The Yakel are natural storytellers and amazingly the very first rehearsal made the cut into the final film, the scene where chief Charlie teaches the peace song to the men of Yakel. Bentley remembers feeling ‘goose-bumps’ as he captured these extraordinarily nuanced performances.
Filming on location at the volcano was a memorable, sometimes scary experience “Every eruption was real… On the last trip with Dain and Wawa, a perfectly timed eruption created what could be one of the best rendezvous of lovers of cinema!’ says Co-director Bentley Dean.

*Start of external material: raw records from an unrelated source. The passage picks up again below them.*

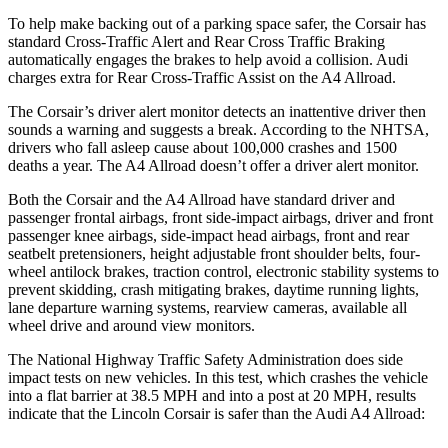
To help make backing out of a parking space safer, the Corsair has
standard Cross-Traffic Alert and Rear Cross Traffic Braking
automatically engages the brakes to help avoid a collision. Audi
charges extra for Rear Cross-Traffic Assist on the
A4 Allroad.
The Corsair’s driver alert monitor detects an inattentive driver then
sounds a warning and suggests a break. According to the NHTSA,
drivers who fall asleep cause about 100,000 crashes and 1500
deaths a year. The
A4 Allroad
doesn’t offer a driver alert monitor.
Both the Corsair and the
A4 Allroad
have standard driver and
passenger frontal airbags, front side-impact airbags, driver and front
passenger knee airbags, side-impact head airbags, front and rear
seatbelt pretensioners, height adjustable front shoulder belts, four-
wheel antilock brakes, traction control, electronic stability systems to
prevent skidding, crash mitigating brakes, daytime running lights,
lane departure warning systems, rearview cameras, available all
wheel drive and around view monitors.
The National Highway Traffic Safety Administration does side
impact tests on new vehicles. In this test, which crashes the vehicle
into a flat barrier at 38.5 MPH and into a post at 20 MPH, results
indicate that the Lincoln Corsair is safer than the Audi
A4 Allroad:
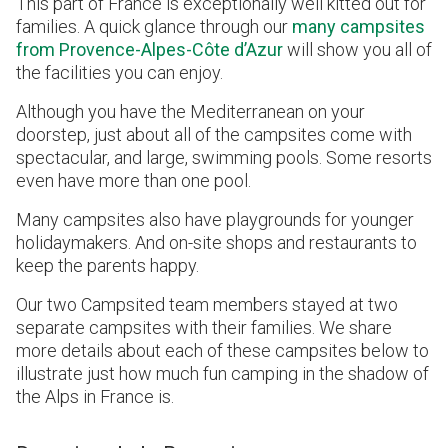
This part of France is exceptionally well kitted out for
families. A quick glance through our
many campsites
from Provence-Alpes-Côte d’Azur
will show you all of
the facilities you can enjoy.
Although you have the Mediterranean on your
doorstep, just about all of the campsites come with
spectacular, and large, swimming pools. Some resorts
even have more than one pool.
Many campsites also have playgrounds for younger
holidaymakers. And on-site shops and restaurants to
keep the parents happy.
Our two Campsited team members stayed at two
separate campsites with their families. We share
more details about each of these campsites below to
illustrate just how much fun camping in the shadow of
the Alps in France is.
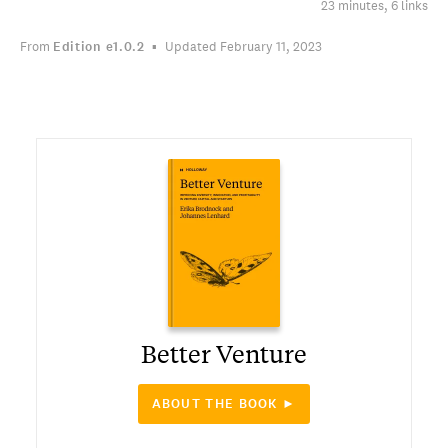
23 minutes, 6 links
From
Edition
e1.0.2
Updated February 11, 2023
Better Venture
ABOUT THE BOOK ►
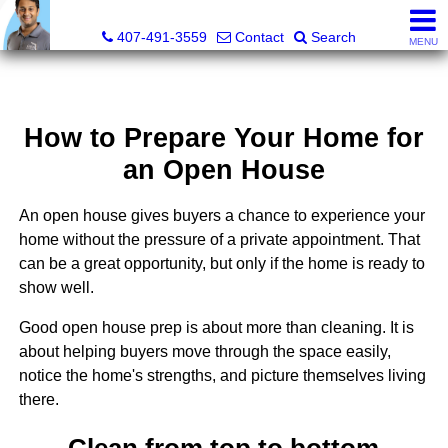
Kevan Patel, Real Estate Broker LIC# 3318839
407-491-3559
Contact
Search
MENU
How to Prepare Your Home for
an Open House
An open house gives buyers a chance to experience your
home without the pressure of a private appointment. That
can be a great opportunity, but only if the home is ready to
show well.
Good open house prep is about more than cleaning. It is
about helping buyers move through the space easily,
notice the home's strengths, and picture themselves living
there.
Clean from top to bottom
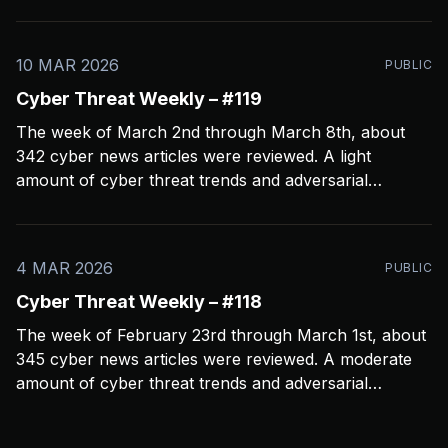
crashed my Open CTI server, slowing things down a
bit and limiting coverage. Been using Open CTI to
gather around 60 news feeds every
10 MAR 2026
PUBLIC
Cyber Threat Weekly – #119
The week of March 2nd through March 8th, about
342 cyber news articles were reviewed. A light
amount of cyber threat trends and adversarial
behavior news to share. Been thinkin about what
2026 is going to look like from a security perspective.
I’m concerned it’s not going to
4 MAR 2026
PUBLIC
Cyber Threat Weekly – #118
The week of February 23rd through March 1st, about
345 cyber news articles were reviewed. A moderate
amount of cyber threat trends and adversarial
behavior news to share. Been thinkin about the
velocity and volume of attacks. One thing seems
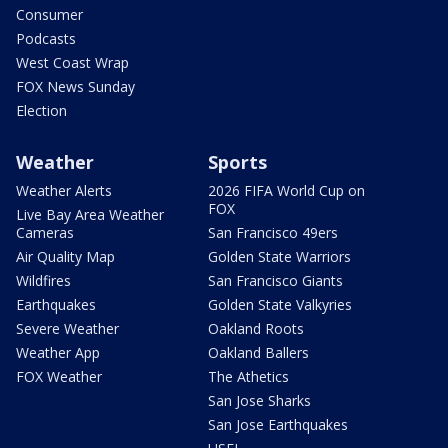
Consumer
Podcasts
West Coast Wrap
FOX News Sunday
Election
Weather
Sports
Weather Alerts
2026 FIFA World Cup on
FOX
Live Bay Area Weather
Cameras
San Francisco 49ers
Air Quality Map
Golden State Warriors
Wildfires
San Francisco Giants
Earthquakes
Golden State Valkyries
Severe Weather
Oakland Roots
Weather App
Oakland Ballers
FOX Weather
The Athetics
San Jose Sharks
San Jose Earthquakes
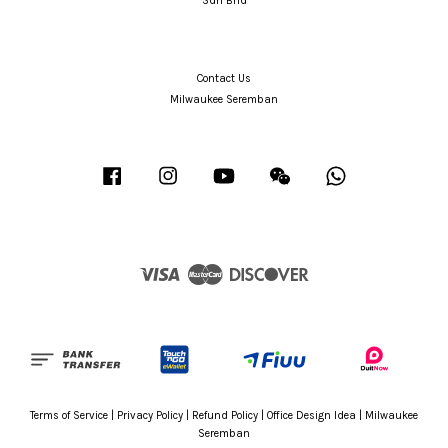
Sdn Bhd
Contact Us
Milwaukee Seremban
Facebook
Instagram
YouTube
Wechat
Whatsapp
Visa
Master
Discover
Terms of Service
|
Privacy Policy
|
Refund Policy
|
Office Design Idea
|
Milwaukee
Seremban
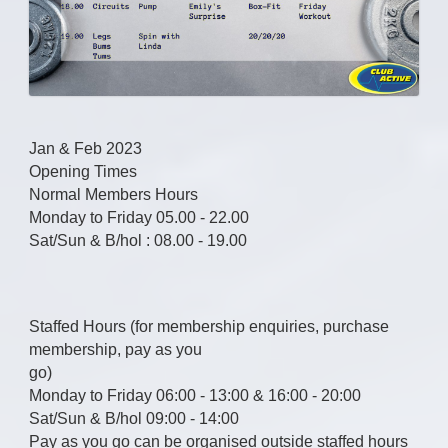
Jan & Feb 2023
Opening Times
Normal Members Hours
Monday to Friday 05.00 - 22.00
Sat/Sun & B/hol : 08.00 - 19.00
Staffed Hours (for membership enquiries, purchase
membership, pay as you
go)
Monday to Friday 06:00 - 13:00 & 16:00 - 20:00
Sat/Sun & B/hol 09:00 - 14:00
Pay as you go can be organised outside staffed hours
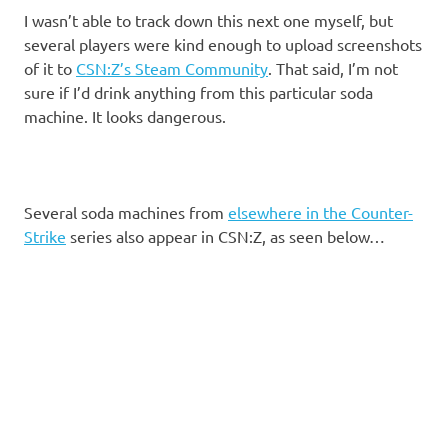
I wasn’t able to track down this next one myself, but
several players were kind enough to upload screenshots
of it to
CSN:Z’s Steam Community
. That said, I’m not
sure if I’d drink anything from this particular soda
machine. It looks dangerous.
Several soda machines from
elsewhere in the Counter-
Strike
series also appear in CSN:Z, as seen below…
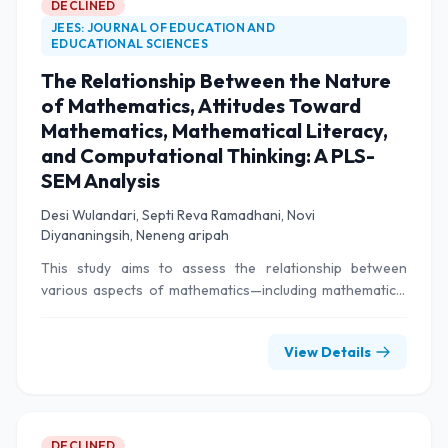
DECLINED
JEES: JOURNAL OF EDUCATION AND
EDUCATIONAL SCIENCES
The Relationship Between the Nature
of Mathematics, Attitudes Toward
Mathematics, Mathematical Literacy,
and Computational Thinking: A PLS-
SEM Analysis
Desi Wulandari, Septi Reva Ramadhani, Novi
Diyananingsih, Neneng aripah
This study aims to assess the relationship between
various aspects of mathematics—including mathematical
properties, attitudes toward mathematics, mathematical
literacy, and computational thinking—among elementary
View Details
school students. The methodology employed in this study
uses a quantitative approach with the Partial Least
Squares Structural Equation Modeling (PLS-SEM)
technique. In this study, a sample of 240 fifth-grade
elementary school students from four different schools
DECLINED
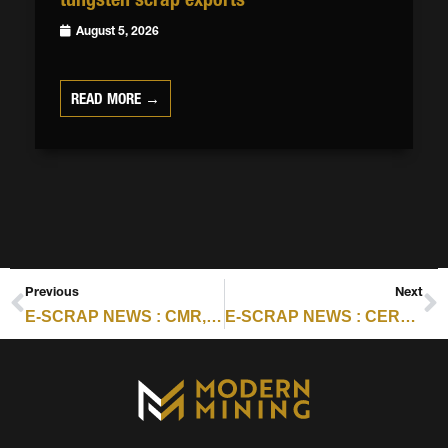
August 5, 2026
READ MORE →
Previous
Next
E-SCRAP NEWS : CMR, PALADIN FORM RECAPTURE TO EXPAND RARE EARTH RECOVERY
E-SCRAP NEWS : CERTIFICATION SCORECARD FOR NOVEMBER 12, 2025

Tanna was the first film to be shot completely in the stunning green landscapes of Vanuatu and had its Australian premiere at the Adelaide Film Festival in October.
ABOUT MARTIN BUTLER
Martin studied politics and economics at Oxford University and then went to work for the manager of ‘The Who’ at his palace on the Grand Canal in Venice. In 1981 he migrated to Australia and spent the next 25 years producing award winning documentary reports on ABC’s Fours Corners and Foreign Correspondent, and SBS’s Dateline. In 2009 he teamed up with Bentley Dean to make Contact, a film about the last first-contact in the Western Desert of Australia. They made the four part documentary series First Footprints about Australia’s 50,000 year Aboriginal history in 2013.
ABOUT JJ NAKO
Jimmy Joseph Nako (JJ) was brought up traditionally in the next village to Yakel, but as well as learning the Kastom ways he also attended school, completing high school on the island of Espirito Santo. He speaks impeccable English and returned to his village to found the school there. He knows everyone, is hugely respected and has deep knowledge of Kastom. He was our translator, cultural interpreter, guide and advisor. On location he would suggest script lines, guide the actors and even record sound. He was the essential lynchpin of communicating and negotiating with the tribe. Without his constant input over 6 months this film would not have been made. He continues to live traditionally and wants to start a Kastom School that combines traditional knowledge with the national curriculum.
In 2007 JJ translated, narrated and starred in the British documentary series Meet the Natives, where along with Albi Nangia, Posen Yarbitang, and Chief Yapa, he met Prince Philip in Buckingham Palace.